What is needed
Copy every line in the records below that contains the word "offre".

Source data:
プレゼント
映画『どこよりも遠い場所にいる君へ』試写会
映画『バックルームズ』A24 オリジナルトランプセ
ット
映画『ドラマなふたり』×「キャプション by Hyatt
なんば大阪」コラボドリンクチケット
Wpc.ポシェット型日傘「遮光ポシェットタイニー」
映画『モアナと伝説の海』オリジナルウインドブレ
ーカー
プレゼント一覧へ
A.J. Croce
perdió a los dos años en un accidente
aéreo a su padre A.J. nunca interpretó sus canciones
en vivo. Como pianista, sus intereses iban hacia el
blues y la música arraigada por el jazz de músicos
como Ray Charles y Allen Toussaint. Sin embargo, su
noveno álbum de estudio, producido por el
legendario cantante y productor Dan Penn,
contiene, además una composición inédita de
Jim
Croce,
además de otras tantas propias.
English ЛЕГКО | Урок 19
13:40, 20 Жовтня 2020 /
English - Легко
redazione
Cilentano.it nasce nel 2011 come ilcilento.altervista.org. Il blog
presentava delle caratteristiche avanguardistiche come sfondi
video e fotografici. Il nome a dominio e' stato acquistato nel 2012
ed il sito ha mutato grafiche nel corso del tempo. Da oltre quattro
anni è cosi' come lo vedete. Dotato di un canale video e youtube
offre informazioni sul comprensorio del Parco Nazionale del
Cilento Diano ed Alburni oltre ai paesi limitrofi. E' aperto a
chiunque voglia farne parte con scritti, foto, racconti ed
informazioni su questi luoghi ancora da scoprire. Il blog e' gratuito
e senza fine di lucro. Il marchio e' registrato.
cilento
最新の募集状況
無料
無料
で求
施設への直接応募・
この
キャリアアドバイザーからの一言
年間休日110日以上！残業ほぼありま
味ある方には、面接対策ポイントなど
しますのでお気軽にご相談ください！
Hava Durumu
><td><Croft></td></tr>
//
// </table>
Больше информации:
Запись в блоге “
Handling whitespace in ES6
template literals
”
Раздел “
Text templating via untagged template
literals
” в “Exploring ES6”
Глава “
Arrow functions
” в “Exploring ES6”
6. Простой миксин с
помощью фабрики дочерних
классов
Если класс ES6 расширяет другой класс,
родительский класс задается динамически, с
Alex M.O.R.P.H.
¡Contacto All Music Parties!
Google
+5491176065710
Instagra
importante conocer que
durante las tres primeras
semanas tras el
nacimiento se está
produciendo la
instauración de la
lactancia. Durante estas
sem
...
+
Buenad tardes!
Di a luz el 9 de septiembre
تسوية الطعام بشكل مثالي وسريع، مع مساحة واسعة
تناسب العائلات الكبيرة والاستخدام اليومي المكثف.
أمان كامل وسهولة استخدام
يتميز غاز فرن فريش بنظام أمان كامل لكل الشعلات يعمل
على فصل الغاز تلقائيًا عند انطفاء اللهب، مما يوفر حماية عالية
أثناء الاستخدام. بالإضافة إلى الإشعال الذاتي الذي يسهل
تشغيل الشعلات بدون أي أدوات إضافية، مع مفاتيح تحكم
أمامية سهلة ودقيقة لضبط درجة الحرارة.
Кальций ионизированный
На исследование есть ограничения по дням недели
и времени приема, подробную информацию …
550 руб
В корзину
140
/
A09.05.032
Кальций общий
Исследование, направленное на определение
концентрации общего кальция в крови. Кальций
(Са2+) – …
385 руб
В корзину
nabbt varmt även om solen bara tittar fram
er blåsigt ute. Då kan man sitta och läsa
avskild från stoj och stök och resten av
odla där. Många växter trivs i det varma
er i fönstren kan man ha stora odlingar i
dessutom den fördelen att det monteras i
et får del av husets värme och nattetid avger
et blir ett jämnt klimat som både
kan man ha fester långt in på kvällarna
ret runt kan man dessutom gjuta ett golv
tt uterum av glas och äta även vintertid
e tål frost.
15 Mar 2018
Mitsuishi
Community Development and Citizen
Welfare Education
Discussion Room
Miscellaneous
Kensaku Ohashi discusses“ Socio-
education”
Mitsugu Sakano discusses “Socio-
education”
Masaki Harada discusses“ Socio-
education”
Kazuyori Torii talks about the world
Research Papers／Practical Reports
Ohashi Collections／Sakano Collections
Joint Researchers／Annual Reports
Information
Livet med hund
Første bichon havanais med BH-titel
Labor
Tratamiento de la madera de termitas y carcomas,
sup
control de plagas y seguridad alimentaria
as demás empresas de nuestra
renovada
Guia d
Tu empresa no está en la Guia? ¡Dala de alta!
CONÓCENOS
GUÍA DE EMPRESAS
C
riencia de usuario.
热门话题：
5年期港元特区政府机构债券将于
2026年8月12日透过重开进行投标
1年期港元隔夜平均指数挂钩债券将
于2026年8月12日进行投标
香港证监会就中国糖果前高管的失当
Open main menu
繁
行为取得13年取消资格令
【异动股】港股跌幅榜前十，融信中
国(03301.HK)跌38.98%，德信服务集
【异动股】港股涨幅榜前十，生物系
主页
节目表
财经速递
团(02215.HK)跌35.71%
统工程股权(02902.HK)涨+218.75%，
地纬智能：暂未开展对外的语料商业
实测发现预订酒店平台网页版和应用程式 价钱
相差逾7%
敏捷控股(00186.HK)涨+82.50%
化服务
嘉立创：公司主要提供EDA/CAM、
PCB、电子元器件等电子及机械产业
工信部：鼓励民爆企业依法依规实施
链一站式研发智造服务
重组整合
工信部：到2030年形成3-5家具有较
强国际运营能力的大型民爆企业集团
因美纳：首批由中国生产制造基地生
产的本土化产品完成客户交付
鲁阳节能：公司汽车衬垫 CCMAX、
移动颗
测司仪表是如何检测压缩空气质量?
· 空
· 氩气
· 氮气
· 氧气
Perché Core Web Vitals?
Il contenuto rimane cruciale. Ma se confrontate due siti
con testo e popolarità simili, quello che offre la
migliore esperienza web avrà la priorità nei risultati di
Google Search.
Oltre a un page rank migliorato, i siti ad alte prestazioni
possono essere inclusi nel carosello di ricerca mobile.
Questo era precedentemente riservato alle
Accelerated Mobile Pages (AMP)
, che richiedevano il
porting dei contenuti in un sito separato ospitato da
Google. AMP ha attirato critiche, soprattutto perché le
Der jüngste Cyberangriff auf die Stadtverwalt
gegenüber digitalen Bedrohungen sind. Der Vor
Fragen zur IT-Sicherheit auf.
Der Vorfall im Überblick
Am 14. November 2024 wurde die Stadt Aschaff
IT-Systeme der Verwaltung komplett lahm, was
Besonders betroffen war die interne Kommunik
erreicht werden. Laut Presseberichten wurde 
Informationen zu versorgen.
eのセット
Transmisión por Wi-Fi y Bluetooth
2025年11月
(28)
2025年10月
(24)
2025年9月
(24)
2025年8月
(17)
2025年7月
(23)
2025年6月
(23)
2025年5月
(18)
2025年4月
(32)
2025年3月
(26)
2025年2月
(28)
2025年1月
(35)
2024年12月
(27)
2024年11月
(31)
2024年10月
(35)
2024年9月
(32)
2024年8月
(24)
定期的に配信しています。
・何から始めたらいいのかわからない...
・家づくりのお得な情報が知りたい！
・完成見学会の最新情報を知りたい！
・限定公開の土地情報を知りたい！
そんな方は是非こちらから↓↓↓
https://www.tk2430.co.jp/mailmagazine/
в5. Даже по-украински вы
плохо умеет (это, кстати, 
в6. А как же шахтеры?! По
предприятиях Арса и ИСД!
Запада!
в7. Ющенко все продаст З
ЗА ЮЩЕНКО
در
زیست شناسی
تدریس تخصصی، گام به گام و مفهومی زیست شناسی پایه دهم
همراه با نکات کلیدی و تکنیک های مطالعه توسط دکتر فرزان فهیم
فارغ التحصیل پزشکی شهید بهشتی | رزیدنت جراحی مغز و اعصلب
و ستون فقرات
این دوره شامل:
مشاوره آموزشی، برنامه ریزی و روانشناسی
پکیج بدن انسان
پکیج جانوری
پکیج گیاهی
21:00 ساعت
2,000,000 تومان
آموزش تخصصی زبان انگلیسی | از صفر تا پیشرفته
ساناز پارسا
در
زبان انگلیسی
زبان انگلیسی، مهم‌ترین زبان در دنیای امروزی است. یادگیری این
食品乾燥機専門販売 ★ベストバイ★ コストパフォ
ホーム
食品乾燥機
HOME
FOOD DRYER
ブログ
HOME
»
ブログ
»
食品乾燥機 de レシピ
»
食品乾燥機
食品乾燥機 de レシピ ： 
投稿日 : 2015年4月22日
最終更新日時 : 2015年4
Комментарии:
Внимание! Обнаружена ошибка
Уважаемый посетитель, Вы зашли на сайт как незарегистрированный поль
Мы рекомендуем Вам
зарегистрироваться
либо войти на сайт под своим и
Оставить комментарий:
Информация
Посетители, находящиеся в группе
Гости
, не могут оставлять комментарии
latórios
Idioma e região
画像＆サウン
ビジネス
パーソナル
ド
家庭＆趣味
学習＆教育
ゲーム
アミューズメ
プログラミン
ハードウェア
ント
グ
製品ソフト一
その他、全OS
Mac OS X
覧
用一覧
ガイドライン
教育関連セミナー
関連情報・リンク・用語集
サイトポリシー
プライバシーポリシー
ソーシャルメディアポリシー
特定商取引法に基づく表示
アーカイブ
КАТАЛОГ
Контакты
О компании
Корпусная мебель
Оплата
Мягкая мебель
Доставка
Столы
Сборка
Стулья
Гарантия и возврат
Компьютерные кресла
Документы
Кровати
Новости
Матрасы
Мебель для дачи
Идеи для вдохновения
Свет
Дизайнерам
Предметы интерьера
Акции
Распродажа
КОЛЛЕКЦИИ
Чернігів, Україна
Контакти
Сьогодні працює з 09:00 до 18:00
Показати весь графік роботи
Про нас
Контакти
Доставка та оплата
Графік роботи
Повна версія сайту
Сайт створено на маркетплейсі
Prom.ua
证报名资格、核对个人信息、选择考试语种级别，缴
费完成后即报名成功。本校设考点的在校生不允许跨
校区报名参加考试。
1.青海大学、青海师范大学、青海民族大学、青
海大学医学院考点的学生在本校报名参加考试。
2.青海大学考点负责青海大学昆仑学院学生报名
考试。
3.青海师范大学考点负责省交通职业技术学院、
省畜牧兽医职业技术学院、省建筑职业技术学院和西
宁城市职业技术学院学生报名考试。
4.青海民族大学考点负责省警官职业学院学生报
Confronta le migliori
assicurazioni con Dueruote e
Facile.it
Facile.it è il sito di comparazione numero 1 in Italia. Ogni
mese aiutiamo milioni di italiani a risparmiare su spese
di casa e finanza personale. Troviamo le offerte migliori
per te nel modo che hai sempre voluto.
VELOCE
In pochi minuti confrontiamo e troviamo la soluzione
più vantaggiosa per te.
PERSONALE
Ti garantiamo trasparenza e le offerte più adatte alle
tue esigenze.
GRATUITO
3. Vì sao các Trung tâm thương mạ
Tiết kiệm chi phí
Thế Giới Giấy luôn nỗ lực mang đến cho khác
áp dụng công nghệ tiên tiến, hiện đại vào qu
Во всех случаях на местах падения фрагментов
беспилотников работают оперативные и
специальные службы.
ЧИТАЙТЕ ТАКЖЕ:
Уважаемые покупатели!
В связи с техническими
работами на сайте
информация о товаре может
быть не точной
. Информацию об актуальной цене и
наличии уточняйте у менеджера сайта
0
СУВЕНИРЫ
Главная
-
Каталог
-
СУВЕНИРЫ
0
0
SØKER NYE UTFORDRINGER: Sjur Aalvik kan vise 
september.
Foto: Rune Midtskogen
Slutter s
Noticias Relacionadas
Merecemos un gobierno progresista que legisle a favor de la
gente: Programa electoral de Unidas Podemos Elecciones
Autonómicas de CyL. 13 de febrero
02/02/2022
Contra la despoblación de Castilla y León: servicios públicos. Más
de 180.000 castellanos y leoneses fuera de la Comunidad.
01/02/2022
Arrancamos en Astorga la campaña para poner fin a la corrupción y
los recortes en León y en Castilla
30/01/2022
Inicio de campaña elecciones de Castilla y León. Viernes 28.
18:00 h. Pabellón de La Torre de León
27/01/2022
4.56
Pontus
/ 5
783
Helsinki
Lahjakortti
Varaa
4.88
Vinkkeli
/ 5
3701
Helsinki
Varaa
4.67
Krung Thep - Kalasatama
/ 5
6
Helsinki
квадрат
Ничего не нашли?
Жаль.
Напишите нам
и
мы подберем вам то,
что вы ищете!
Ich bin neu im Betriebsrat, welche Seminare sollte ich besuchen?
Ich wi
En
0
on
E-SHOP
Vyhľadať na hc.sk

Worked solution
offre informazioni sul comprensorio del Parco Nazionale del
con testo e popolarità simili, quello che offre la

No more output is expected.